= Galician alphabet =

Set of 23 Latin-script letters used to write the Galician language

The Galician alphabet is used for writing the Galician language. According to the modern and official standard, it has 23 letters and 6 digraphs. The extraneous letters j, k, w and y are sporadically found in foreign words, abbreviations and international symbols.

As in Portuguese and unlike in Spanish, Galician letter names are of masculine grammatical gender.

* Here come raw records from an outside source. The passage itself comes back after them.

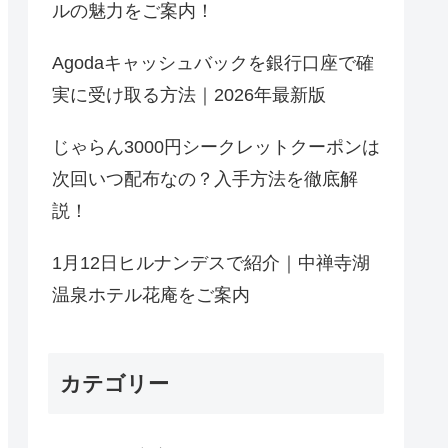
ルの魅力をご案内！
Agodaキャッシュバックを銀行口座で確
実に受け取る方法｜2026年最新版
じゃらん3000円シークレットクーポンは
次回いつ配布なの？入手方法を徹底解
説！
1月12日ヒルナンデスで紹介｜中禅寺湖
温泉ホテル花庵をご案内
カテゴリー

| Letter | Name | Pronunciation | Phonemic values |
|---|---|---|---|
| A a | a | /a/ | /a/ |
| B b | be | /be/ | /b/ |
| C c | ce | /θe/ | /θ/ (+ e, i; /s/ in seseo zones) /k/ (+ a, o, u) |
| D d | de | /de/ | /d/ |
| E e | e | /ɛ/ | /e/, /ɛ/ |
| F f | efe | /ˈɛfe̝/ | /f/ |
| G g | gue | /ɡe/ | /ɡ/ (/x/ in gheada zones) |
| H h | hache | /ˈat͡ʃe̝/ | /x/ |
| I i | i | /i/ | /i/, /j/ |
| L l | ele | /ˈɛle̝/ | /l/ |
| M m | eme | /ˈɛme̝/ | /m/ |
| N n | ene | /ˈɛne̝/ | /n/ |
| Ñ ñ | eñe | /ˈɛɲe̝/ | /ɲ/ |
| O o | o | /ɔ/ | /o/, /ɔ/ |
| P p | pe | /pe/ | /p/ |
| Q q | que | /ke/ | /k/ |
| R r | erre | /ˈɛre̝/ | /r/, /ɾ/ |
| S s | ese | /ˈɛse̝/ | /s/ |
| T t | te | /te/ | /t/ |
| U u | u | /u/ | /u/, /w/ |
| V v | uve | /ˈuβe̝/ | /b/, /β/, /v/ |
| X x | xe | /ʃe/ | /ʃ/, /ks/ |
| Z z | zeta | /ˈθeta̝/ | /θ/ (/s/ in seseo zones) |

| Digraph | Name | Phonemic values |
|---|---|---|
| ch | ce hache | /tʃ/ |
| gu | gue u | /g/ |
| ll | ele dobre | /ʎ/ |
| nh | ene hache | /ŋ/ |
| qu | que u | /k/ |
| rr | erre dobre | /r/ |

The Medieval Galician alphabet, still used today by advocates of reintegrationism, featured the additional letters j /ʃ/ and ç /θ/ (or /s/ in areas with sigmatism) as well as the digraphs lh /ʎ/, nh /ɲ/ and ss /s/.